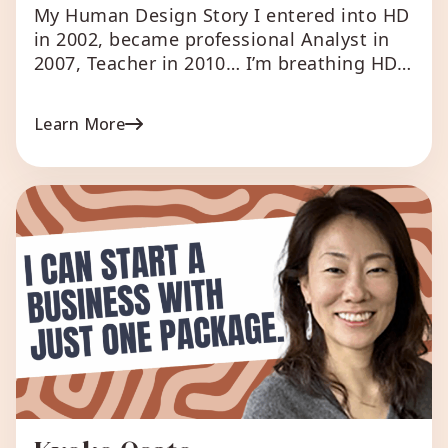
My Human Design Story I entered into HD
in 2002, became professional Analyst in
2007, Teacher in 2010… I’m breathing HD
since the first encounter in Munich;
meanwhile, I’ve gotten quite experienced
Learn More
in reading thousands of charts, with still
the same passion. I as fortunate enough
to follow courses with Ra and believe I
will […]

## DIRECTIONS FOR THIS TASK
Answer with an exact copy of the lines from the one containing "2007, Teacher in 2010… I’m breathing HD" through the end of the entries above, leaving out everything before.

## ANSWER
2007, Teacher in 2010… I’m breathing HD
since the first encounter in Munich;
meanwhile, I’ve gotten quite experienced
Learn More
in reading thousands of charts, with still
the same passion. I as fortunate enough
to follow courses with Ra and believe I
will […]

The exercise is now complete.